Kazak “Free Land” Pledge Not All It Seems

It sounded good on paper, but hopeful applicants have found that claiming their own little piece of urban Kazakstan is near impossible.

Kazak “Free Land” Pledge Not All It Seems

It sounded good on paper, but hopeful applicants have found that claiming their own little piece of urban Kazakstan is near impossible.

Saturday, 23 September, 2006
People in Kazakstan are up in arms after a seemingly generous offer from the government of free land for everyone proved less magnanimous than it first appeared.



An August 1 decree said any adult citizen could claim one-tenth of a hectare of land to build a home on. Although it was not completely clear from the wording of the document, the implication suggested that getting a plot was as simple as presenting the appropriate documents at the local authority closest to where you wanted the property.



The result was long queues and even scuffles in Kazakstan’s two largest cities – Astana and Almaty – as both established residents and migrants who had come to the city to work jostled to claim their piece of urban land.



Disillusionment soon set in as applicants were told there was little chance of receiving the land.



“When people arrived to register with state agencies and found they had been deceived, they broke the office windows out of sheer desperation,” said Rozlana Taukina, the head of the Journalists in Danger foundation, who witnessed one such incident.



“The thing is, they had been given a sliver of hope. Then they were told that they’d have to wait for news from higher authorities, but that they would not be getting their 0.1 hectare plots any time soon. That enraged them… and that’s why they smashed windows. Then they went off – having waited hours and hours in the queue.”



Almaty, the financial centre of Kazakstan, and Astana, the capital since 1997, have both enjoyed a building boom in recent years. The state has sold off much of its real estate for commercial use, so land is in short supply in city centres and the growing suburbs.



The mayor’s offices in both cities are trying to dampen public expectations of what they can actually deliver.



“The cabinet decree…. is not applicable in the conditions of our city,” said Kozhakhan Zhabagiev, who heads the land department at the Almaty administration.

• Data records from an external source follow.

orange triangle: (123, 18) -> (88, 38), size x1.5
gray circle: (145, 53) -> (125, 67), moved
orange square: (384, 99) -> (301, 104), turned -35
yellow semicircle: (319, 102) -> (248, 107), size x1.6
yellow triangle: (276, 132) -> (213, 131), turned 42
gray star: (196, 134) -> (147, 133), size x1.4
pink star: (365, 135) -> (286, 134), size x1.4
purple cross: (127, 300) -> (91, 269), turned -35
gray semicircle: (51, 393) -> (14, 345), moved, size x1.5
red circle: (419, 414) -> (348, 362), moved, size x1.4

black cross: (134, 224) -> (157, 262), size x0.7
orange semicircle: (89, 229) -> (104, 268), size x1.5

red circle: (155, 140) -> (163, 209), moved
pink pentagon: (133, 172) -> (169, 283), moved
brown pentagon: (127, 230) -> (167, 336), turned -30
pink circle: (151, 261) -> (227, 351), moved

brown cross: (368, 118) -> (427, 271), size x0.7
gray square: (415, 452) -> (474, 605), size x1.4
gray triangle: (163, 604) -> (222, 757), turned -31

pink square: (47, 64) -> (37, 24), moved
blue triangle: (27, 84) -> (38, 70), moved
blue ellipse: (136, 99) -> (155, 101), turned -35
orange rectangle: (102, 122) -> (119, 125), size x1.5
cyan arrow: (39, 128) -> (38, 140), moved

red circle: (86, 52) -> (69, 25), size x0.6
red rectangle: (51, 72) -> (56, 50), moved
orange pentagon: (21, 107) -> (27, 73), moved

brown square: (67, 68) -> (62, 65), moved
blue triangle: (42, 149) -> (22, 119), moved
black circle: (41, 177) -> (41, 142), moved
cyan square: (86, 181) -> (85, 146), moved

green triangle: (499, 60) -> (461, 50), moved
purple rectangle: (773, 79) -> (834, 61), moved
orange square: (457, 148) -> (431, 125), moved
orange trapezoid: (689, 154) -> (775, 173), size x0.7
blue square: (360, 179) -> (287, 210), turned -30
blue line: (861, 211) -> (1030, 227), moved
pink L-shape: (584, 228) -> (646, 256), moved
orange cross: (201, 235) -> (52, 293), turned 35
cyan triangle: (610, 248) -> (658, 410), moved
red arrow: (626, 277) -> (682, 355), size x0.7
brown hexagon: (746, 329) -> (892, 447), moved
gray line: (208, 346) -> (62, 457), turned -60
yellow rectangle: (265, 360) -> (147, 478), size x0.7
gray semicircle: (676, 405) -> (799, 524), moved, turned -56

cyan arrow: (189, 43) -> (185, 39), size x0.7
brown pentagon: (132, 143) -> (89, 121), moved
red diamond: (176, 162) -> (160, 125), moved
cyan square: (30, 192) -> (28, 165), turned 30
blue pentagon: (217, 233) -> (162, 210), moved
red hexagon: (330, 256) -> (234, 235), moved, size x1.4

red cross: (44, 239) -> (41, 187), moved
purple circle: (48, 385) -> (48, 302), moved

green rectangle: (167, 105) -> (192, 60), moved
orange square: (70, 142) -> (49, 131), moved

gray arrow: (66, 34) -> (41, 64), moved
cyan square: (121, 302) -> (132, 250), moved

Astana governor Umirzak Shukeev said the situation was much the same in the capital. “Everyone thinks we will simply hand out plots of land around Astana, but this cannot be done,” he said.



Shukeev recalled the tense situation that has built up in Almaty suburb of Shanyrak, where an underprivileged local population has in recent months clashed repeatedly with police trying to evict them from what the authorities say are illegal shantytowns.



“Certain limitations need to be applied in order to avoid things getting out of hand,” said Shukeev.



The government order states that local authorities have the right to turn an application down, or to place the applicant on a waiting list if there is no land available.



“In Almaty and Astana, acquiring even one plot of land is today unrealistic. There is simply no land,” Ramazan Sarpekov, a justice ministry official, told the Kazak online newspaper Liter. “When they were drafting the decree, they should have taken account of the realities of large cities which have the highest population density.”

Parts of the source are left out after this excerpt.